—
As a child, there are few things worse than watching your parents argue. I didn’t mind much if they argued with someone else, because I was clear on what side I was on, but when they argued with each other I couldn’t stand it.
As a paralegal working in family law I see the results of years and years of arguments and built up resentment. The situation blows up and the parties split. The house, cars, pensions are divvied between the two and they go their separate ways. That is easy to do with two people, but the process doesn’t translate to sovereign nations.
That’s currently how I feel right now, and how I have felt since January 20th – like I’m watching my parents argue over who forgot to take out the trash and I just want to get out of there as fast I can because the conversation is clearly disintegrating.
Prior to this presidential race, when people I spoke with divulged their political leanings they would say something like “well I’m socially a democrat, but fiscally conservative” or “I’m somewhere in the middle.”
Unfortunately for America, those sentiments have evaporated. People have floated to the extreme ends of the ideological spectrum and unapologetically dismantle anyone who expresses ideas that are to the right or left of where they stand.
There are not “two America’s” and never have been. There is one America with millions of different people who come from all walks of life and hold different beliefs.
|
Unlike marriage, when this conversation escalates and disintegrates, we cannot divorce the other side of the country, split our stuff, and go our separate ways.

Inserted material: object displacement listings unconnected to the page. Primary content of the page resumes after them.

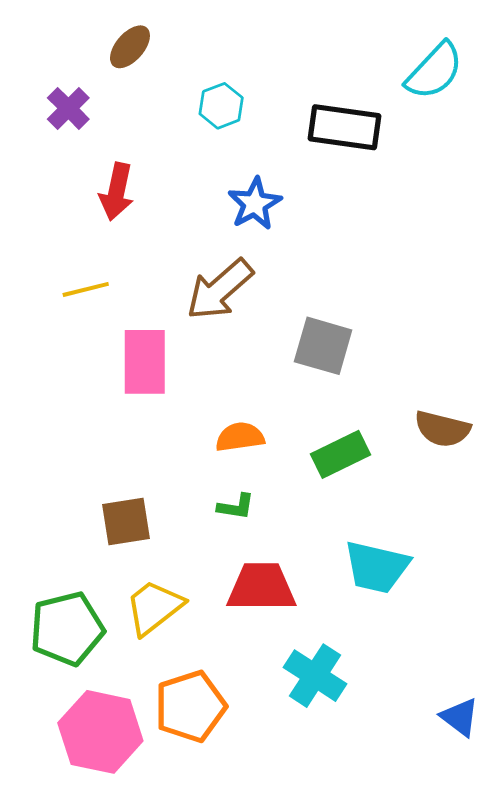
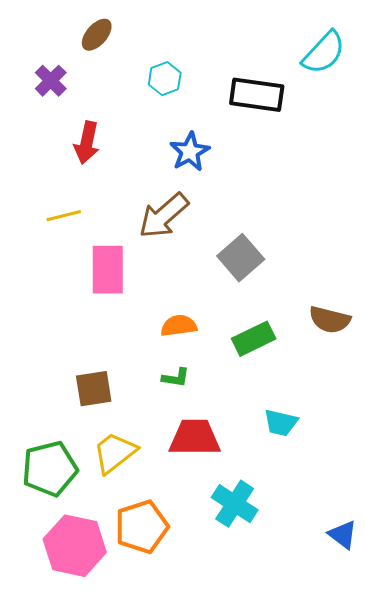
gray square: (323, 346) -> (241, 258), turned 33
cyan trapezoid: (377, 567) -> (281, 423), size x0.7

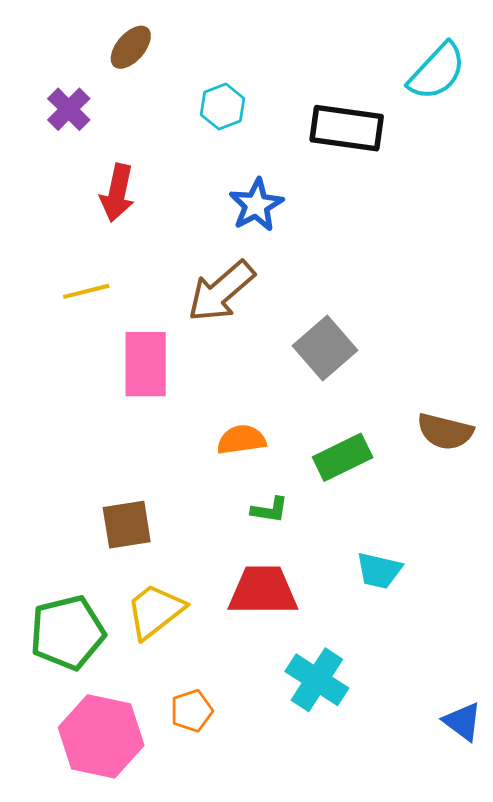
green L-shape: (176, 378) -> (270, 510), moved
orange pentagon: (142, 527) -> (191, 711), size x0.6

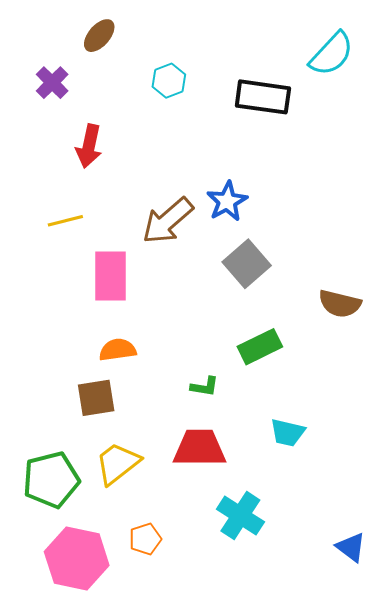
blue star: (256, 205) -> (227, 201), moved
brown semicircle: (445, 432) -> (340, 304), moved
orange semicircle: (241, 440) -> (118, 350), moved

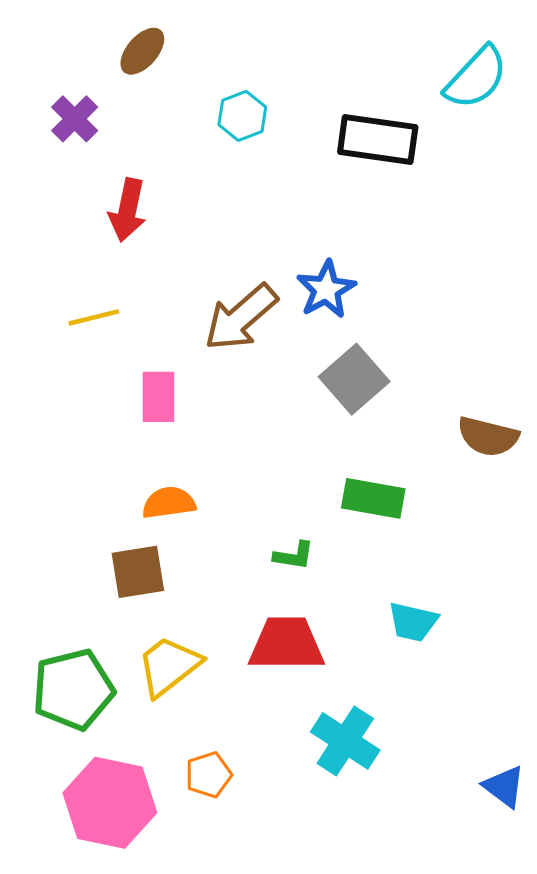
pink rectangle: (110, 276) -> (158, 397), size x0.7
green rectangle: (260, 347) -> (373, 498), turned 36

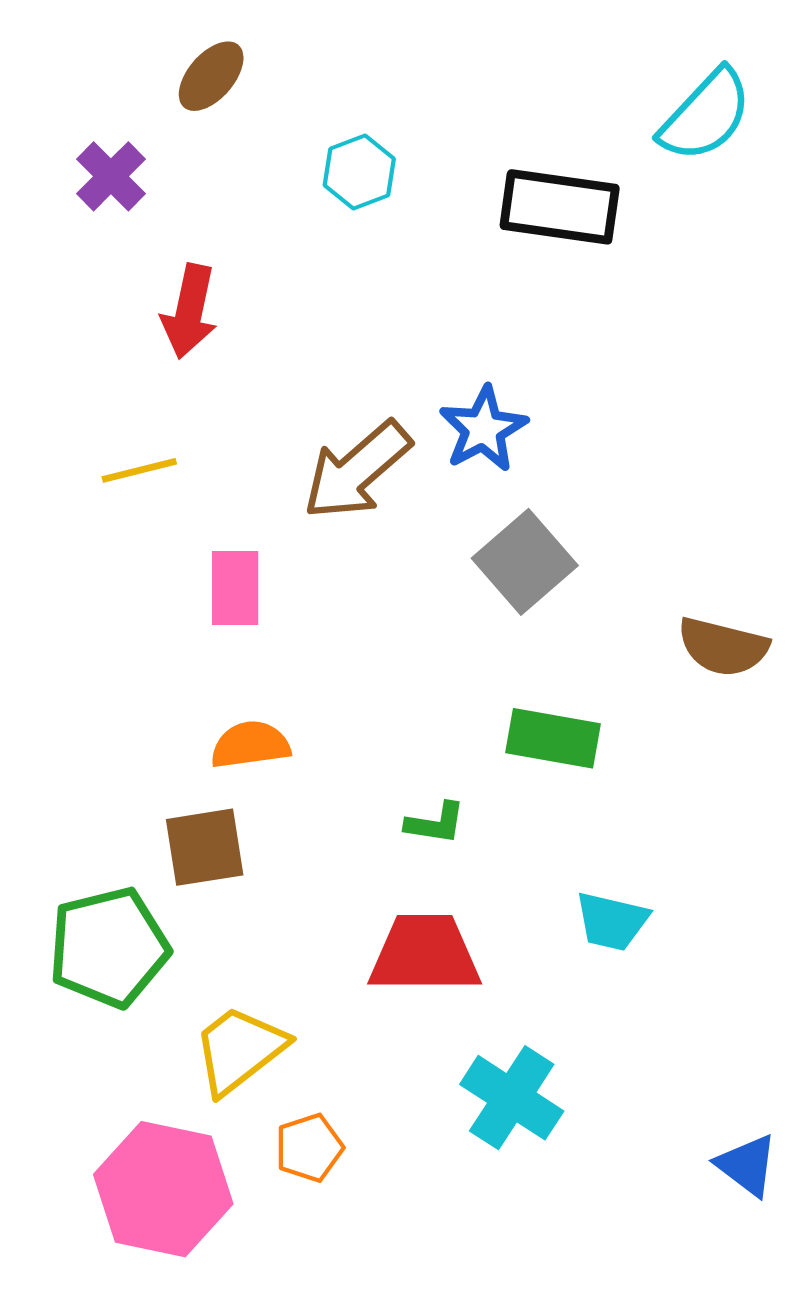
yellow trapezoid: (169, 666) -> (239, 1050), moved
green pentagon: (73, 689) -> (109, 947), moved

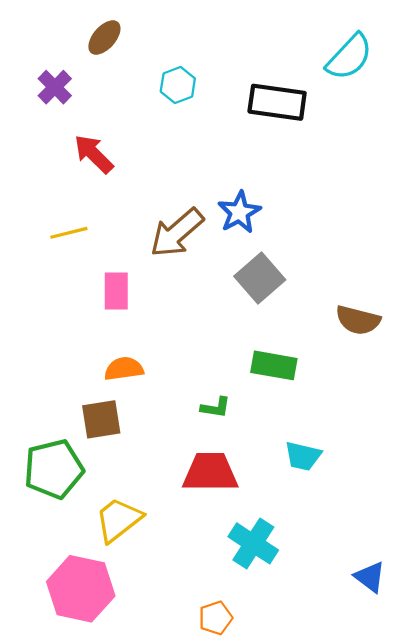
red arrow: (189, 311) -> (94, 154), turned 123
orange pentagon: (309, 1148) -> (216, 618), moved

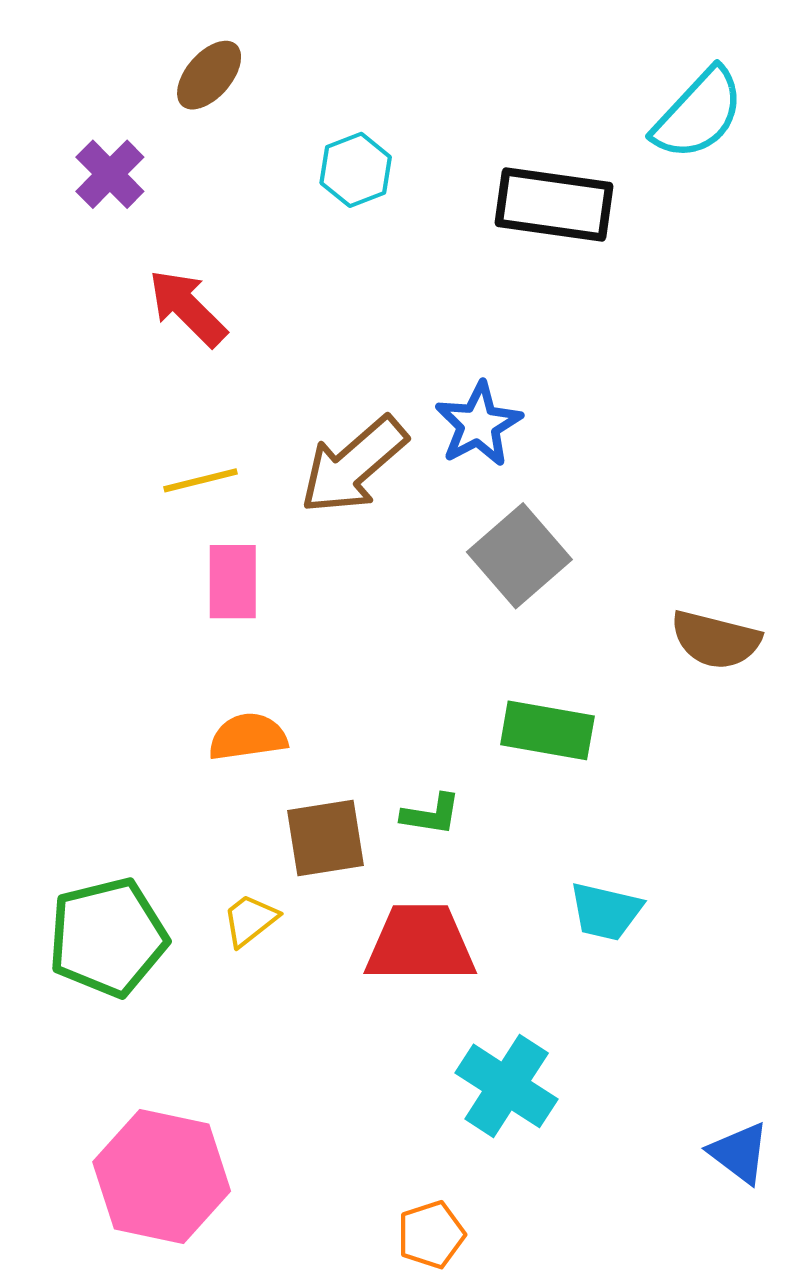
yellow line: (69, 233) -> (200, 480), moved
brown square: (101, 419) -> (325, 838), moved
yellow trapezoid: (118, 520) -> (250, 920), moved, size x0.6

There are not “two America’s” and never have been. There is one America with millions of different people who come from all walks of life and hold different beliefs. We compromise and work together to get by. It seems we have traded that idea in for the divide and conquer rhetoric that has softly but persistently been in our ear.
We are currently in a crisis of hysteria, partially fueled by the media, a partisan institution that rarely reports news objectively. Part of this hysteria is the belief that people who voted differently from us must be fundamentally flawed as human beings. They aren’t just fellow countrymen who have differing political opinions, but instead are racists, sexists, and homophobes – words that have grave meaning, but are thrown around carelessly with no awareness of their actual definition.
◊♦◊
I’ve lived in Los Angeles for two years, spanning the entire presidential race, Trump’s inauguration, and his first weeks in office. Not once have I driven past a car with a Donald Trump bumper sticker on it. I have seen Hillary and Bernie bumpers stickers in every shape, size, color, and texture in every variety they are made, but not one Trump sticker. I think bumper stickers are tacky so I never thought much about it. But then the reason occurred to me – self-preservation. A city this big is sure to have its fair share of Trump supporters. But the lonely Trump supporter in Los Angeles doesn’t want his car keyed and windows smashed in.
I lean to the left politically, but I understand that person’s plight. I laugh at politically incorrect jokes under my breath, and keep my thoughts about my high taxes to myself for fear of the thought police jumping out of a palm tree to berate me.
The opposite can be said for the liberal outposts in red states and neither is right. The most attractive thing about America is freedom – freedom of speech, ideas, and the freedom to disagree with one another. We have strayed from that in a fit of hysteria.
The person I voted for on Election Day did not win. I am not thrilled with the president or the policies he has put forth, but believe that the people who did vote for him, did so based on reasons they felt were important or logical. That’s just the way it is in a free democratic country. Sometimes your guy wins, sometimes he doesn’t.
We can change our president every four years, our congressmen every two, but the us vs. them mindset is the drop of poison that can spoil the well permanently.